Es war ganz sicher die schwerste Bitte ihres Lebens, die sie jetzt zu Papier bringen ließ. Eine Drahtnachricht an das Sheriffs Bureau in Santa Fé. Mister James Brocks, County Sheriff.
Sir, falls Sie Aufenthalt von Doktor John Henry Holliday ermitteln können, bitte benachrichtigen, daß Wyatt Earp dringend in Tombstone erwartet wird. Virgil seit neun Tagen vermißt.
Dora Earp, Tombstone
*
Der grauhaarige County Sheriff James Brocks, der ein schweres Leben hinter sich hatte, der mehrere Jahre unten in Fort Worth unschuldig wegen eines Verbrechens gesessen hatte, das der Raubmörder Jack Hardac begangen hatte, riß die Eilnachricht auf, die ihm der junge Bursche aus dem Post Office eben gebracht hatte.
Brocks hatte die Botschaft kaum überflogen, als sich seine hagere Gestalt straffte. Er nahm seinen grauen Hut vom Wandhaken, schnallte seinen Waffengurt um und ging die Straße hinuner zum Billroy Casino. Er wußte, daß Doc Holliday seit einer Woche etwa in der Stadt war und sich meistens dort aufhielt.
Es war noch früh am Morgen, und der Schankraum war fast leer.

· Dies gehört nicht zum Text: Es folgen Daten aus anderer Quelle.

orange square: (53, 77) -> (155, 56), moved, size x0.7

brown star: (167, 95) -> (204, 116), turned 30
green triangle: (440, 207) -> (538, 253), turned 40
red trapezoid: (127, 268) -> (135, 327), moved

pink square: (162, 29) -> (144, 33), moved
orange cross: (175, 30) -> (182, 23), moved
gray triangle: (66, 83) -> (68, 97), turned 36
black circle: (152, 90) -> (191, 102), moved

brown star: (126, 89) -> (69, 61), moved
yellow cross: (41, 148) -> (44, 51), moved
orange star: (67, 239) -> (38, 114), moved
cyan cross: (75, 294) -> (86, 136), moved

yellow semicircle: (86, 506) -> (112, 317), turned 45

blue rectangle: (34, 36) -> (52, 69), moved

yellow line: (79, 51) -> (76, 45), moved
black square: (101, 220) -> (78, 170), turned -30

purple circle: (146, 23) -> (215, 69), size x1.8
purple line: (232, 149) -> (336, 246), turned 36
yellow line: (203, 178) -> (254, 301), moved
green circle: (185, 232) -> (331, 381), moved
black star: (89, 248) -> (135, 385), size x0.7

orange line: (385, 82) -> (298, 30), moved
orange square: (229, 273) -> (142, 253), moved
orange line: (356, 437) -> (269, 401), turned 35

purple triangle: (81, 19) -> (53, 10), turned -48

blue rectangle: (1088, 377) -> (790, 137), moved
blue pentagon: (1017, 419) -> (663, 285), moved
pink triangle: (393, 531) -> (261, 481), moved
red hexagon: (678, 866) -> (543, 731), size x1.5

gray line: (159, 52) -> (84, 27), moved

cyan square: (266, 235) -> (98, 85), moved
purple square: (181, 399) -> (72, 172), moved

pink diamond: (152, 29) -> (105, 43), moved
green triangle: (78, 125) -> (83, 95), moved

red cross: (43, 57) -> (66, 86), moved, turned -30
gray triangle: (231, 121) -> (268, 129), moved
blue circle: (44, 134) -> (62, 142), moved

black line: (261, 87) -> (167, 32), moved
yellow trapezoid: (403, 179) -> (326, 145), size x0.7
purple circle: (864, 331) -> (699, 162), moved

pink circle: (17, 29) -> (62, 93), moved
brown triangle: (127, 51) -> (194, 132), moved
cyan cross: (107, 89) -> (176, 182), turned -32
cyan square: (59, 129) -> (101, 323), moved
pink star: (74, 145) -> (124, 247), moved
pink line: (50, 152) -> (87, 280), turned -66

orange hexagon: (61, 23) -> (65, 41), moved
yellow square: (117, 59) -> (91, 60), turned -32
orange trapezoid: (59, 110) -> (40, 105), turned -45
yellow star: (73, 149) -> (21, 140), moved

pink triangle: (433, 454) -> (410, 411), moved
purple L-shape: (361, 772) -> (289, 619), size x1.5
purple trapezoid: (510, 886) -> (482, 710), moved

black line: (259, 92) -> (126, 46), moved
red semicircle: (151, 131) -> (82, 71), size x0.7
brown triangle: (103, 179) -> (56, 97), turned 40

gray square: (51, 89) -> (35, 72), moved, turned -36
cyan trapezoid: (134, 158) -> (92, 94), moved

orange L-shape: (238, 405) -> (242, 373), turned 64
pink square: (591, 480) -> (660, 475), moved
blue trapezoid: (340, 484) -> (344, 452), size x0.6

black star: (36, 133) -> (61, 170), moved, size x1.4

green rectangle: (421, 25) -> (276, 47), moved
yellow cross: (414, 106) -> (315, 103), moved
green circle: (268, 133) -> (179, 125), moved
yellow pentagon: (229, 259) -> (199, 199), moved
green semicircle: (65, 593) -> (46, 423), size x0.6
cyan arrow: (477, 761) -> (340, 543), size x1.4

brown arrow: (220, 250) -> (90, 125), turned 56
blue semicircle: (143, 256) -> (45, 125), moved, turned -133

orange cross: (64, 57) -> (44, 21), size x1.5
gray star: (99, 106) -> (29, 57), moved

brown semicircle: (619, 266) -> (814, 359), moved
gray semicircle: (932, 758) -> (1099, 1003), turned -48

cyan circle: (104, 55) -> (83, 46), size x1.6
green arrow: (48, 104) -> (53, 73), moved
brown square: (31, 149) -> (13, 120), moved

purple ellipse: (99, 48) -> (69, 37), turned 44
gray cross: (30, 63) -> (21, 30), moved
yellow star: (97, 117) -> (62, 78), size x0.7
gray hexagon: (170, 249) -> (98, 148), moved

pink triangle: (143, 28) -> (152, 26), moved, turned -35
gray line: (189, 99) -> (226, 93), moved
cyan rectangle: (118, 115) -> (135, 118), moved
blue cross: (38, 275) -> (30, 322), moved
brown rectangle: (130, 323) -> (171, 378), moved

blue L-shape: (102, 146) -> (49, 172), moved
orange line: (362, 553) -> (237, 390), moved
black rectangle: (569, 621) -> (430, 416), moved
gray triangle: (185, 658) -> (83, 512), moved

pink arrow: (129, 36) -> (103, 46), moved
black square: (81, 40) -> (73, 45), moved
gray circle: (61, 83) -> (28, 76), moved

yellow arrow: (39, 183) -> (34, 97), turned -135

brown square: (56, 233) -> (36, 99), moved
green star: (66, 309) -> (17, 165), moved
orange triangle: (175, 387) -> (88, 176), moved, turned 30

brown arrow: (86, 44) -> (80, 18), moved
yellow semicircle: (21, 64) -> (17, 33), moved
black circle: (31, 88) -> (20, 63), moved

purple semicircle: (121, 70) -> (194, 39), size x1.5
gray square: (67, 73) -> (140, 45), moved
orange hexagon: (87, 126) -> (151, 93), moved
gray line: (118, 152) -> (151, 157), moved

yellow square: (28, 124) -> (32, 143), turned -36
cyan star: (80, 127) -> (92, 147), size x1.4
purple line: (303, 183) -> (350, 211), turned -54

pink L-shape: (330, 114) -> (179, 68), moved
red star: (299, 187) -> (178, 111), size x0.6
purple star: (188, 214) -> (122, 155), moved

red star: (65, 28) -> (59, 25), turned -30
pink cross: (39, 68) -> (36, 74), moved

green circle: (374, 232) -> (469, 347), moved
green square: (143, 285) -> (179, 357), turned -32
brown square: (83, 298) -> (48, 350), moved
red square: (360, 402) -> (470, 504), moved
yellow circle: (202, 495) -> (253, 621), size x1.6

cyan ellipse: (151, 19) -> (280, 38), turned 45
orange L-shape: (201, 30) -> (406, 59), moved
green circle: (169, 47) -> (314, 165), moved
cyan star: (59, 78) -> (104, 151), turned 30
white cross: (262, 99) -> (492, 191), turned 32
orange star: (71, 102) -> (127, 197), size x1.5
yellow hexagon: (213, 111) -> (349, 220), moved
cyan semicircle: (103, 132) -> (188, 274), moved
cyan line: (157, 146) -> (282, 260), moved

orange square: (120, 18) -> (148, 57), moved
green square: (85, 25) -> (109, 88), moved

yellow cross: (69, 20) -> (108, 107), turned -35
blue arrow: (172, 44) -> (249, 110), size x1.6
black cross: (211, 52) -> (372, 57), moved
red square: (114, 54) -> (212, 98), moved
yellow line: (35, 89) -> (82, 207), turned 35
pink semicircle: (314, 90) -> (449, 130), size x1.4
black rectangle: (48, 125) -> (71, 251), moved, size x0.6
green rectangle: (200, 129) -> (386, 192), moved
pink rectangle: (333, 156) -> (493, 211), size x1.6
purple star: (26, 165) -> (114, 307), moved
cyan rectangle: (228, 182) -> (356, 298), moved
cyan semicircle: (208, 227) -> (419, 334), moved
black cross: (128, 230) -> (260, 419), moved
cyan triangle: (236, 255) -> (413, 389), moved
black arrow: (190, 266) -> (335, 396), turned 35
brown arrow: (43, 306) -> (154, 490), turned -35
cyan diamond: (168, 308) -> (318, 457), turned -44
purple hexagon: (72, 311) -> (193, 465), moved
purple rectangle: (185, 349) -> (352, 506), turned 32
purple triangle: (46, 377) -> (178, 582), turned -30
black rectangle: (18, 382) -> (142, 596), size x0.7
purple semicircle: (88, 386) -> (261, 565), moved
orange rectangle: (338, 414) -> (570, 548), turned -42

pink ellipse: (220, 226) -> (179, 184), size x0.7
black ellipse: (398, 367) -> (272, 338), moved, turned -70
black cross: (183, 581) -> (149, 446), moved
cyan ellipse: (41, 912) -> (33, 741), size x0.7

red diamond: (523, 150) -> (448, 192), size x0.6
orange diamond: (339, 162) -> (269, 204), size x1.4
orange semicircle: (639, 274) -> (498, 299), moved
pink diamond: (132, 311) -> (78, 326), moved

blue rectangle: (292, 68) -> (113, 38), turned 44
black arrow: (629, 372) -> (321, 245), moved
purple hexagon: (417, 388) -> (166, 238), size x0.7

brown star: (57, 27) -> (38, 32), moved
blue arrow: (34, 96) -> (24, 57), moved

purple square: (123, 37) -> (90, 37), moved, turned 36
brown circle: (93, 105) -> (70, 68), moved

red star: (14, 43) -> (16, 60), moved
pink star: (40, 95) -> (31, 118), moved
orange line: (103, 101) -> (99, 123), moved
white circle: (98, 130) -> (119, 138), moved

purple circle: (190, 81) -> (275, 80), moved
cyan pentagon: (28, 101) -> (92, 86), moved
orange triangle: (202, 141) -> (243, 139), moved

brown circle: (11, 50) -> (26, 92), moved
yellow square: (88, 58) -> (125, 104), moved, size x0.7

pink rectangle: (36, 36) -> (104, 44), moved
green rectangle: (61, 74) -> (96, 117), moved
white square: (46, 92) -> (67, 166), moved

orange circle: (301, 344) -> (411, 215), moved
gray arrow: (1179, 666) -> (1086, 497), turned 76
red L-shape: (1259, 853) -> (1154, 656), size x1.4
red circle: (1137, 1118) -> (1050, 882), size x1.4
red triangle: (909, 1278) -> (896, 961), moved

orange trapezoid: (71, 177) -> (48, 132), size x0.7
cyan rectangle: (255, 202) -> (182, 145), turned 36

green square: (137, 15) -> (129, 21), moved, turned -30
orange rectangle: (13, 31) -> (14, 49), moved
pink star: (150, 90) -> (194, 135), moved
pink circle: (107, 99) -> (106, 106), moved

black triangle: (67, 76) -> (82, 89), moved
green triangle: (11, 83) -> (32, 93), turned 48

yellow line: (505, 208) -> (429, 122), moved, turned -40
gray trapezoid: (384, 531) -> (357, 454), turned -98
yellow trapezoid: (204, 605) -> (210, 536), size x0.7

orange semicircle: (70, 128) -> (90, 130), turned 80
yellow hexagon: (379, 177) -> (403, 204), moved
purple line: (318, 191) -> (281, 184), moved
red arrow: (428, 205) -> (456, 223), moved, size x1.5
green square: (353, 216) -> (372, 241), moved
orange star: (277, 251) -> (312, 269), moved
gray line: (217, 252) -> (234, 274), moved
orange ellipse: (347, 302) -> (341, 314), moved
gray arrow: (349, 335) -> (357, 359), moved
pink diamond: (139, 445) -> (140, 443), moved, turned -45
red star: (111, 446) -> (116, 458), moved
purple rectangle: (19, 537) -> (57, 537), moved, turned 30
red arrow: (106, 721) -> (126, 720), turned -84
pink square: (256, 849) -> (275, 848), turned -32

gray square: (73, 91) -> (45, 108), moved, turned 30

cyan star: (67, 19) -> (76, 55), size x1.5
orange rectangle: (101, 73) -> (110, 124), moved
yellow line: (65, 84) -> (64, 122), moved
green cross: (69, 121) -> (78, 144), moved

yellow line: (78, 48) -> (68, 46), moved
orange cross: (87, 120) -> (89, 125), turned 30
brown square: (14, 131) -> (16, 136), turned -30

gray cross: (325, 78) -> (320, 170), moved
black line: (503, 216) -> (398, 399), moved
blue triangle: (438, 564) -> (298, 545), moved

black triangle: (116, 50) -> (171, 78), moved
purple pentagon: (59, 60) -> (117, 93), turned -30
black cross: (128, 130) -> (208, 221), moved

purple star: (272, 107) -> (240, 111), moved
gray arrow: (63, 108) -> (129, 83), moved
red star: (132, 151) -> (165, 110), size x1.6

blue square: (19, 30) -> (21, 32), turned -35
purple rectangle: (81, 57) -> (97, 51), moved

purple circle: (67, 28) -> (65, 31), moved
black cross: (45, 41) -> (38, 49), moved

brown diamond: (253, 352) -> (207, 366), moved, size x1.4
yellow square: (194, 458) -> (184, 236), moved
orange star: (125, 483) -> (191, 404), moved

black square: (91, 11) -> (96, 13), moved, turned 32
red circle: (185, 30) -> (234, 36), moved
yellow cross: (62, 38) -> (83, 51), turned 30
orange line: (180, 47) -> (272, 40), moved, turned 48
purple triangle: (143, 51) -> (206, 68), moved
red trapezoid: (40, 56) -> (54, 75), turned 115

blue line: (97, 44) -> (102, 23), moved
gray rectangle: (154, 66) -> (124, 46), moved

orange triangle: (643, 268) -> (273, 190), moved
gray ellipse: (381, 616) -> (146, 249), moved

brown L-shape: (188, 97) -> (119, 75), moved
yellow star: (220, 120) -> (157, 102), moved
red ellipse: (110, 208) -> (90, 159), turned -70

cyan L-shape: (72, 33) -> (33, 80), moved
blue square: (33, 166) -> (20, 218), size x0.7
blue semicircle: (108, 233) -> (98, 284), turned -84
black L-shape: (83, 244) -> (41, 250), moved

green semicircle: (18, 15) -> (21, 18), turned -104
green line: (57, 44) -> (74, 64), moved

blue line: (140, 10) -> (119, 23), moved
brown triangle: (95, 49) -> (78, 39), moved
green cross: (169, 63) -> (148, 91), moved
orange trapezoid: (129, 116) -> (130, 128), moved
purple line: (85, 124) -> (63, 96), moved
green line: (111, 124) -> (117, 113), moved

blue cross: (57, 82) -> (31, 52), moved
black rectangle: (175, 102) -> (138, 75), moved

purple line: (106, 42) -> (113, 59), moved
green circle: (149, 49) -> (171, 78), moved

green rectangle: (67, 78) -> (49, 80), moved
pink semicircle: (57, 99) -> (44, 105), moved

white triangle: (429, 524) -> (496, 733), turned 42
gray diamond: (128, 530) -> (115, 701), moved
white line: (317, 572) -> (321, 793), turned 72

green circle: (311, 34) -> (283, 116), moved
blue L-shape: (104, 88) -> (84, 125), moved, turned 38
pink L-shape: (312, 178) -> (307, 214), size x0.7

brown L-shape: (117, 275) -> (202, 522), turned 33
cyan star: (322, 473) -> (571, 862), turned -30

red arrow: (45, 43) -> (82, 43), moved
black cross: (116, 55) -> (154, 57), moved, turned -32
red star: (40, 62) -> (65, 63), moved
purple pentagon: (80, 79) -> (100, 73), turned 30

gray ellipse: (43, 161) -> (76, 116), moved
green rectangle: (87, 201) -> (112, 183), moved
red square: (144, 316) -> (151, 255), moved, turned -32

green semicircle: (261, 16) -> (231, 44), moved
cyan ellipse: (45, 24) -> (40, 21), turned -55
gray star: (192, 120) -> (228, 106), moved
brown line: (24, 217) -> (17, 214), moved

Ein paar Männer lehnten an der Theke, und an einem der zwanzig grünbezogenen Spieltische saßen drei ältere Männer beim Pokerspiel.
Der Sheriff winkte den Keeper zu sich heran. »Wissen Sie, wo Doc Holliday ist?«
Der dicke Keeper wischte sich den Schweiß von der Glatze. »Doc Holliday? Yeah, das kann ich Ihnen sogar genau sagen. Doc Baker hat Zahnschmerzen.«
»Was, unser Zahnarzt?«
»Yeah, und da hat er hier an der Theke so lange auf ihn eingeredet, bis Doc Holliday mit ihm nach Hause gegangen ist. Vorsichtshalber hat sich der Gambler eine Pulle Brandy mitgenommen…«
Der Sheriff war schon draußen.
Das Haus Doktor Bakers lag unten in der Mainstreet, gleich neben der großen Western Bank.
Ein etwa sechzehnjähriges hübsches Mädchen mit langen Zöpfen öffnete. »Hallo, Sheriff! Haben Sie etwa Zahnschmerzen? Mein Vater hat leider…«
»Ist Doc Holliday bei Ihnen, Miß Maud?« forschte Brocks.
»Ja, aber er hat auch keine Zeit, weil er Vater…«
»Lassen Sie mich bitte rein. Ich muß mit Doc Holliday sprechen.«
Das Mädchen zog die Schultern hoch und ließ den Sheriff ins Haus.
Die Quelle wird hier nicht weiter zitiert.